Under the level of language-specific threads, there come multitasking of the underlying hosting environment (typically, an OS). OS-level preemptive multitasking are used to implement (preemptive) multithreading. In some environments like Windows NT, the basic scheduling units (the tasks) are also "threads". To differentiate them with userspace implementation of threads mentioned above, they are called kernel threads, where "kernel" means the kernel of the OS (however, strictly speaking, this is not quite true for Windows NT; the "real" kernel is the NT executive). Kernel threads are not always 1:1 mapped to the userspace threads, although 1:1 mapping often reduces most overhead of mapping. Since kernel threads are heavyweight (involving system calls) to create/destroy/communicate, there are non 1:1 green threads in the userspace to overcome the overhead problems at the cost of the mapping overhead. The choice of mapping depending on the programming paradigm expected in the high-level abstraction. For example, when a huge number of userspace threads expected being concurrently executed (like Erlang), 1:1 mapping is never feasible.

The underlying of OS multitasking is ISA-level multitasking provided by the logical core of the processor. This is usually the most low-level public interface for programmers. Beneath this level, there may exist SMT. This is a form of more low-level multithreading implemented by the hardware, but arguably, still somewhat programmable - though it is usually only accessible by the processor manufacturer. Note the hardware design is apparently reflecting parallelism, but there is also concurrent scheduling mechanism to make the internal hardware resources being efficiently used.

在上面提到的每一层“线程”中,都涉及并发性和并行性。尽管编程接口变化很大,但它们都服从于一开始基本抽象所揭示的属性。

其他回答

https://joearms.github.io/published/2013-04-05-concurrent-and-parallel-programming.html

并发=两个队列和一台咖啡机。

并行=两个队列和两个咖啡机。

并发编程在一般意义上是指我们定义的任务可以以任何顺序发生的环境。一个 任务可以发生在另一个任务之前或之后,并且部分或所有任务可以 同时进行的。 并行编程是特指在不同的处理器上同时执行并发任务。因此,所有 并行编程是并发的,但不是所有的并发编程 是平行的。

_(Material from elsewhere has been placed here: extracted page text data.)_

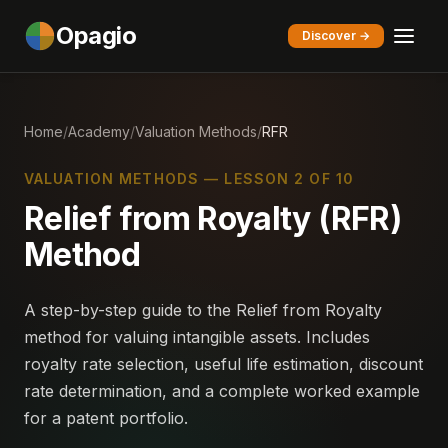
Opagio
Discover →
Home
/
Academy
/
Valuation Methods
/
RFR
VALUATION METHODS — LESSON 2 OF 10
Relief from Royalty (RFR)
Method
A step-by-step guide to the Relief from Royalty
method for valuing intangible assets. Includes
royalty rate selection, useful life estimation, discount
rate determination, and a complete worked example
for a patent portfolio.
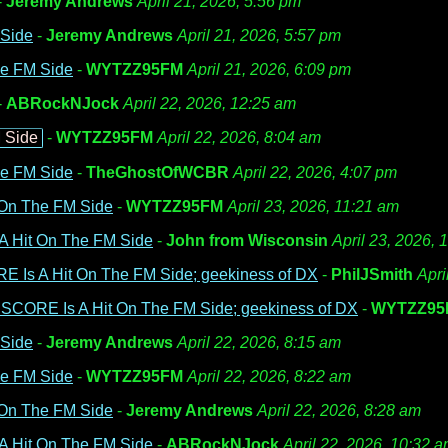
-
Jeremy Andrews
April 21, 2026, 5:56 pm
 Side
-
Jeremy Andrews
April 21, 2026, 5:57 pm
he FM Side
-
WYTZZ95FM
April 21, 2026, 6:09 pm
-
ABRockNJock
April 22, 2026, 12:25 am
 Side
-
WYTZZ95FM
April 22, 2026, 8:04 am
he FM Side
-
TheGhostOfWCBR
April 22, 2026, 4:07 pm
 On The FM Side
-
WYTZZ95FM
April 23, 2026, 11:21 am
A Hit On The FM Side
-
John from Wisconsin
April 23, 2026, 
E Is A Hit On The FM Side; geekiness of DX
-
PhilJSmith
Apri
 SCORE Is A Hit On The FM Side; geekiness of DX
-
WYTZZ95
 Side
-
Jeremy Andrews
April 22, 2026, 8:15 am
he FM Side
-
WYTZZ95FM
April 22, 2026, 8:22 am
 On The FM Side
-
Jeremy Andrews
April 22, 2026, 8:28 am
A Hit On The FM Side
-
ABRockNJock
April 22, 2026, 10:32 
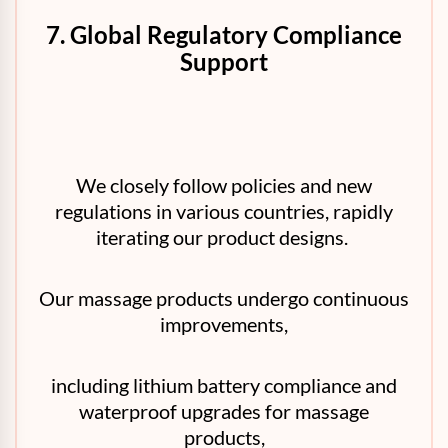
7. Global Regulatory Compliance
Support
We closely follow policies and new
regulations in various countries, rapidly
iterating our product designs.
Our massage products undergo continuous
improvements,
including lithium battery compliance and
waterproof upgrades for massage
products,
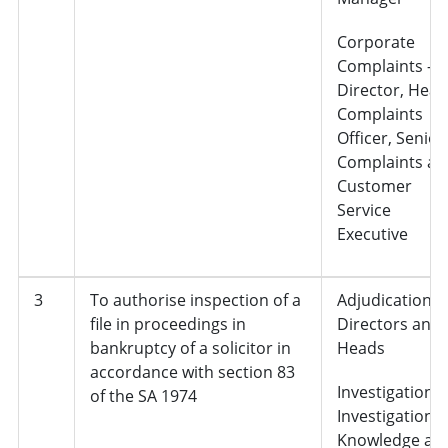
Corporate
Complaints –
Director, Head
Complaints
Officer, Senior
Complaints an
Customer
Service
Executive
3
To authorise inspection of a
Adjudication,
file in proceedings in
Directors and
bankruptcy of a solicitor in
Heads
accordance with section 83
Investigations 
of the SA 1974
Investigation
Knowledge an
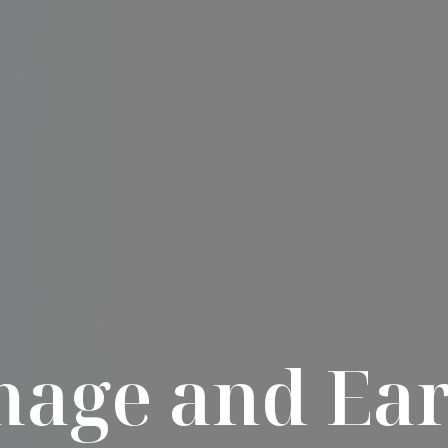
age and Ear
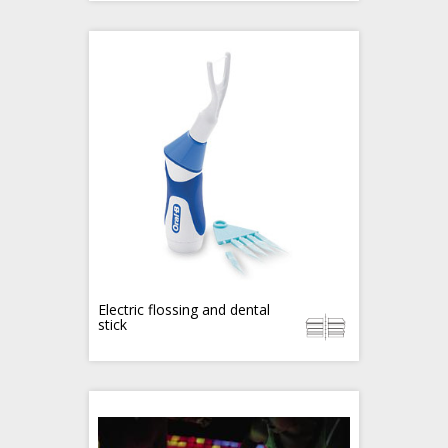
Electric flossing and dental
stick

来源:PThreads Programming -一个更好的多处理POSIX标准,Buttlar, Farrell, Nichols

并发性提供了一种构建解决方案的方法,以解决可能(但不一定)可并行的问题, 并发性是关于结构,并行性是关于执行。

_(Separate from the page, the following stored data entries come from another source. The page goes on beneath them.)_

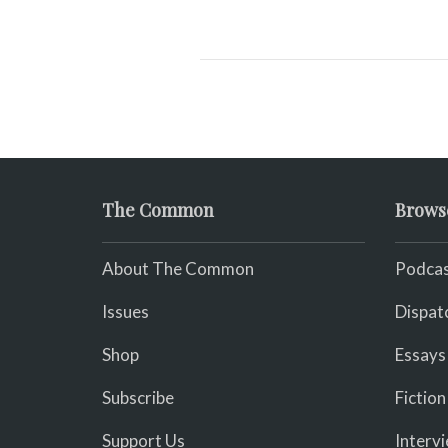
The Common
Brows
About The Common
Podcas
Issues
Dispat
Shop
Essays
Subscribe
Fiction
Support Us
Interv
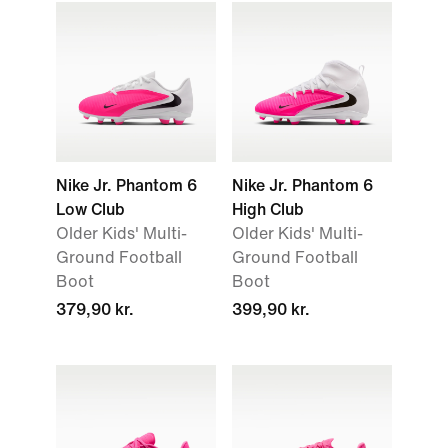
Nike Jr. Phantom 6
Nike Jr. Phantom 6
Low Club
High Club
Older Kids' Multi-
Older Kids' Multi-
Ground Football
Ground Football
Boot
Boot
379,90 kr.
399,90 kr.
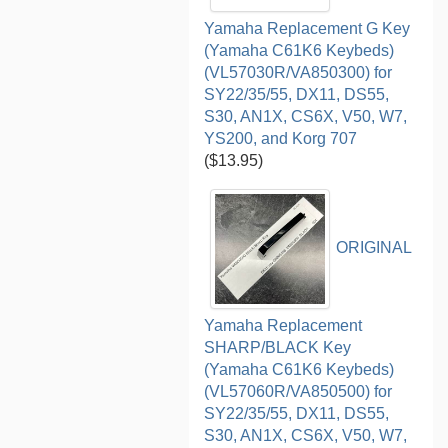
Yamaha Replacement G Key
(Yamaha C61K6 Keybeds)
(VL57030R/VA850300) for
SY22/35/55, DX11, DS55,
S30, AN1X, CS6X, V50, W7,
YS200, and Korg 707
($13.95)
ORIGINAL
Yamaha Replacement
SHARP/BLACK Key
(Yamaha C61K6 Keybeds)
(VL57060R/VA850500) for
SY22/35/55, DX11, DS55,
S30, AN1X, CS6X, V50, W7,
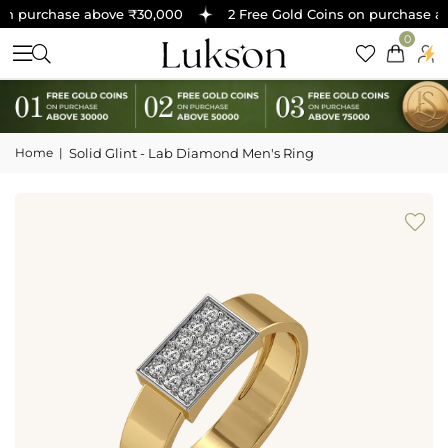
n purchase above ₹30,000
2 Free Gold Coins on purchase ab
0
Home
|
Solid Glint - Lab Diamond Men's Ring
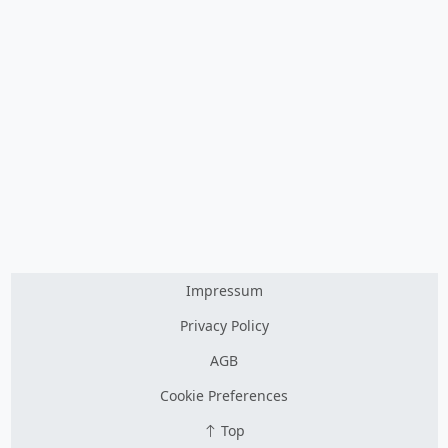
Impressum
Privacy Policy
AGB
Cookie Preferences
Top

并发:在单核机器上,多任务以cpu时间片共享的方式运行。 并行:在多核机器上,多个任务同时在每个核上运行。

Concurrent programming regards operations that appear to overlap and is primarily concerned with the complexity that arises due to non-deterministic control flow. The quantitative costs associated with concurrent programs are typically both throughput and latency. Concurrent programs are often IO bound but not always, e.g. concurrent garbage collectors are entirely on-CPU. The pedagogical example of a concurrent program is a web crawler. This program initiates requests for web pages and accepts the responses concurrently as the results of the downloads become available, accumulating a set of pages that have already been visited. Control flow is non-deterministic because the responses are not necessarily received in the same order each time the program is run. This characteristic can make it very hard to debug concurrent programs. Some applications are fundamentally concurrent, e.g. web servers must handle client connections concurrently. Erlang, F# asynchronous workflows and Scala's Akka library are perhaps the most promising approaches to highly concurrent programming.

Multicore programming is a special case of parallel programming. Parallel programming concerns operations that are overlapped for the specific goal of improving throughput. The difficulties of concurrent programming are evaded by making control flow deterministic. Typically, programs spawn sets of child tasks that run in parallel and the parent task only continues once every subtask has finished. This makes parallel programs much easier to debug than concurrent programs. The hard part of parallel programming is performance optimization with respect to issues such as granularity and communication. The latter is still an issue in the context of multicores because there is a considerable cost associated with transferring data from one cache to another. Dense matrix-matrix multiply is a pedagogical example of parallel programming and it can be solved efficiently by using Straasen's divide-and-conquer algorithm and attacking the sub-problems in parallel. Cilk is perhaps the most promising approach for high-performance parallel programming on multicores and it has been adopted in both Intel's Threaded Building Blocks and Microsoft's Task Parallel Library (in .NET 4).